AIDC-AI/Marco-LLM-SEA
AIDC-AI/Marco-LLM-SEA is a 7.6 billion parameter Transformer-based language model specifically fine-tuned for Southeast Asian languages, including Indonesian, Malaysian, Thai, and Vietnamese. Developed by AIDC-AI, it underwent extensive continued pretraining on approximately 56 billion tokens to enhance regional language capabilities while maintaining general benchmark competitiveness. This model features an improved tokenizer adaptive to multiple Southeast Asian languages and scripts, making it ideal for applications requiring strong performance in these specific linguistic contexts.
Loading preview...
Overview
Marco-LLM-SEA is a series of language models developed by AIDC-AI, specifically designed and fine-tuned for Southeast Asian languages.
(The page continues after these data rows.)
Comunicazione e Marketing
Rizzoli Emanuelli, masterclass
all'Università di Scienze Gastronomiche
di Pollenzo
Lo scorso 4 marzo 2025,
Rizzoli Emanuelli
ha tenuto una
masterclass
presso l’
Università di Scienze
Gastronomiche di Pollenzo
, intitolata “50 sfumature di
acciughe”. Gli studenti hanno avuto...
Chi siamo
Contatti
This 7.6 billion parameter model is part of a larger family ranging from 7B to 72B, including both base and instruction-tuned variants.
Key Capabilities
- Multilingual Focus: Enhanced capabilities across Indonesian, Malaysian, Thai, Vietnamese, and other regional Southeast Asian languages.
- Continued Pretraining: Underwent extensive continued pretraining on approximately 56 billion tokens, improving its proficiency in target languages.
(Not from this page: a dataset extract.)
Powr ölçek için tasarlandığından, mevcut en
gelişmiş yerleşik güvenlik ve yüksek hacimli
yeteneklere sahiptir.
- Advanced Architecture: Based on the Transformer architecture, incorporating SwiGLU activation, attention QKV bias, and group query attention.
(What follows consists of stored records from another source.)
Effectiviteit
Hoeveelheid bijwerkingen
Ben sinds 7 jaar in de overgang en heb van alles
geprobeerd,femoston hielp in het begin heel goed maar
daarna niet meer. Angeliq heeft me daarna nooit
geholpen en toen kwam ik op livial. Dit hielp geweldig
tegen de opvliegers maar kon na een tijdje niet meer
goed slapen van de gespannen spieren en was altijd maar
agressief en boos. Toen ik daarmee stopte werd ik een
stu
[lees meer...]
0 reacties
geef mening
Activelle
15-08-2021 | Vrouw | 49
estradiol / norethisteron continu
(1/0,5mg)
- Adaptive Tokenizer: Utilizes an improved tokenizer specifically adapted for multiple Southeast Asian languages and scripts.
Usage Recommendations
This base model is not intended for direct text generation without further adaptation. Developers are advised to apply post-training methods such as Supervised Fine-tuning (SFT), Reinforcement Learning with Human Feedback (RLHF), or additional continued pretraining to tailor it for specific use cases. For more details, refer to the Hugging Face page and the associated research paper: Marco-LLM: Bridging Languages via Massive Multilingual Training for Cross-Lingual Enhancement.